Exploring the Python Aeon Toolkit

Exploring the Python Aeon Toolkit

Aeon is a scikit-learn compatible toolkit for time series tasks such as forecasting, classification and clustering. One of my main interests in machine learning is forecasting. Time series data has properties that sometimes make it harder to model without massaging the dates or timestamps. Aeon wraps many scikit-learn algorithms and advanced algorithms like ARIMA from other packages.

I collected daily time series financial data with a small amount of seasonality in it. There are some small gaps in the data that I did not clean up. My first attempts to model it using a neural network from scikit-learn showed poor results, especially forecasting 3-6 months ahead. My first test with Aeon was to use the TrendForecaster. I had about 18 months of data that looked like this:

the_dateamount
04/26/20224494.14
04/27/20224494.74
04/28/20224495.34
04/29/20224495.94
05/02/20224497.74
05/03/20224498.34
05/04/20224498.94
05/05/20224499.54
05/09/20224501.94
05/10/20224502.53

It was easy to load the amount as a series in pandas, then run the trend forecaster:

import pandas as pd 
from aeon.forecasting.trend import TrendForecaster

# Load your dataset
data = pd.read_csv('time-series.csv')

y = data.iloc[:, 1]

forecaster = TrendForecaster()
forecaster.fit(y)  # fit the forecaster

predicted_value = forecaster.predict(fh=[90])  # forecast the 90th future value
print(f"The 90th future value is: {predicted_value}")

The result was:

The 90th future value is: 586 5241.873509 
dtype: float64

I had more actual data in the time series than I fed it, and the result was very close to real world data. I wasn't sure what the forecaster was doing behind the scenes so I set up another script using scikit-learn LinearRegression.

import pandas as pd
from sklearn.linear_model import LinearRegression
import numpy as np

# Load your dataset
df = pd.read_csv('time-series.csv')

amount_series = df['amount']

# Using index as independent variable
X = amount_series.index.values.reshape(-1, 1)  # Reshape necessary for sklearn
y = amount_series.values

# Create and fit the model
model = LinearRegression()
model.fit(X, y)

# Display model coefficients
print(f"Model Coefficient: {model.coef_[0]}")
print(f"Model Intercept: {model.intercept_}")

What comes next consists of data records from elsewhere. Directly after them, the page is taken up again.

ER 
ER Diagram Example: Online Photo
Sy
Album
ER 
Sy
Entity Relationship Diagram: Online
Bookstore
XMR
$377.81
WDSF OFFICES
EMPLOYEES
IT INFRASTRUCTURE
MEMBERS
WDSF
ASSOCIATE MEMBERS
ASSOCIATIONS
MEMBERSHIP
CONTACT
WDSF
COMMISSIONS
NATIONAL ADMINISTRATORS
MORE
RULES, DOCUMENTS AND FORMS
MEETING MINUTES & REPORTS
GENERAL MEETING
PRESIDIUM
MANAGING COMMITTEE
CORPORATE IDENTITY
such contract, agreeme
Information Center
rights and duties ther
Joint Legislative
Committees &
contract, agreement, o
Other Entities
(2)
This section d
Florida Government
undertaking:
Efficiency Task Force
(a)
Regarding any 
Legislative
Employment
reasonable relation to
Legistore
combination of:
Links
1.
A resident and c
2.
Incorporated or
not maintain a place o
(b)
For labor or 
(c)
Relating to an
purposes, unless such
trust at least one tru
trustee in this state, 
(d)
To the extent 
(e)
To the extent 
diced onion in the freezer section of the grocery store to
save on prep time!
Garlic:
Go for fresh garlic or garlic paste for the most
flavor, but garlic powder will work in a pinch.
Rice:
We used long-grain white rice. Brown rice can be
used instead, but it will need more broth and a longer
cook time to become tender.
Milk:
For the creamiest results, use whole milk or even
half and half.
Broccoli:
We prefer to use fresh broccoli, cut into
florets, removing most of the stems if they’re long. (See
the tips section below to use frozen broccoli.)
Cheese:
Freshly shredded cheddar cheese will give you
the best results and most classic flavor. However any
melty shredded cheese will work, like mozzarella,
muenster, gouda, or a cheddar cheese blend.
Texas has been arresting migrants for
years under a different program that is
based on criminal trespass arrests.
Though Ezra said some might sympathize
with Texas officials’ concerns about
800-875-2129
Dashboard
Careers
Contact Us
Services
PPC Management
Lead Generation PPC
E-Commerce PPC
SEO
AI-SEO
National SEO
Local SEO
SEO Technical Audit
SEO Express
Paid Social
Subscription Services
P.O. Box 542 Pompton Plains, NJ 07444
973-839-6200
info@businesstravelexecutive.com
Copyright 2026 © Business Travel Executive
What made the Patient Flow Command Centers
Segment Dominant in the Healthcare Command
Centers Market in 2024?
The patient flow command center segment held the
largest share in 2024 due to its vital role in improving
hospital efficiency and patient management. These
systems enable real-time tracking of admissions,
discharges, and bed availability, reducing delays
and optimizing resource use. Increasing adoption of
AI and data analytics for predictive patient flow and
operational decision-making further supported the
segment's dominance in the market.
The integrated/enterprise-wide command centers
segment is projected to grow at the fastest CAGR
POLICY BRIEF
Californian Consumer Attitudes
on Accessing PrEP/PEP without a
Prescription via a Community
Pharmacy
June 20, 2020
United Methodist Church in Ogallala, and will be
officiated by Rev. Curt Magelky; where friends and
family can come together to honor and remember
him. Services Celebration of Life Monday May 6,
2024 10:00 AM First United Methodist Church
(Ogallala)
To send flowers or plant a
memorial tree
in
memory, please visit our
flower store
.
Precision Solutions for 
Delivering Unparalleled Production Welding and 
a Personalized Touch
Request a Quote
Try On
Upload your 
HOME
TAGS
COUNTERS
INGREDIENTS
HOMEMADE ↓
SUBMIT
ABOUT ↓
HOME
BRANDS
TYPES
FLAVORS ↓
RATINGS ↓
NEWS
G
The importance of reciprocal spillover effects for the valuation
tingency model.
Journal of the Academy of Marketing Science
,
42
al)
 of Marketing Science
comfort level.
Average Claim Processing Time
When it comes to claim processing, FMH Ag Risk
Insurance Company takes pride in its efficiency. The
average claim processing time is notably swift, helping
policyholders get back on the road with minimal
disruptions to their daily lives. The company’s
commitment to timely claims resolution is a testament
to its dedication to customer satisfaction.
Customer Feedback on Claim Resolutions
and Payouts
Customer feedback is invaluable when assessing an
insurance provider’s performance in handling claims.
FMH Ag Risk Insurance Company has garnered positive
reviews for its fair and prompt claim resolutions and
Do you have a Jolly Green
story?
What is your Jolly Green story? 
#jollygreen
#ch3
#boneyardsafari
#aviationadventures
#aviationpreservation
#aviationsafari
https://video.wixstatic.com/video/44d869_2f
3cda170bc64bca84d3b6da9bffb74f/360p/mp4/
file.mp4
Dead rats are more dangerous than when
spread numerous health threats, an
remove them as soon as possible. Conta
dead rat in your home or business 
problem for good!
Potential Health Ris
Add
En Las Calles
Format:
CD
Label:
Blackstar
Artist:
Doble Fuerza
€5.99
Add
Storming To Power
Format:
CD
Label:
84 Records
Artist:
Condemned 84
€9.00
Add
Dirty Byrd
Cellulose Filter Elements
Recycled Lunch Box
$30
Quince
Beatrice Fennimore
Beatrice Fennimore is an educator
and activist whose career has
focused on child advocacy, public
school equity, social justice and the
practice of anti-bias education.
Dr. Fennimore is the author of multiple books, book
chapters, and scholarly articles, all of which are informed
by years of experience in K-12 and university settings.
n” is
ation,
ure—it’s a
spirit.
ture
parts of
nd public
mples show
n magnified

# Making predictions (predicting y for new indices)
index_to_predict = np.array([[X[-1, 0] + 90]])
predicted_value = model.predict(index_to_predict)
print(f"The 90th future value is: {predicted_value[0]}")

The result was:

Model Coefficient: 1.2591998385571888
Model Intercept: 4503.982403820514 
The 90th future value is: 5241.873509215027

I didn't expect the result to be exactly the same! Aeon was using a linear regression but with much less code and without having to explicitly reshape the index. Since it was not much extra work, I tested the Aeon PolynomialTrendForecaster with degree=1 and got the same result as the TrendForecaster. With degree=2, the fit was not as good and the forecasts were off (too low). The Aeon toolkit is vast and I look forward to trying other parts of the kit on more complicated problems.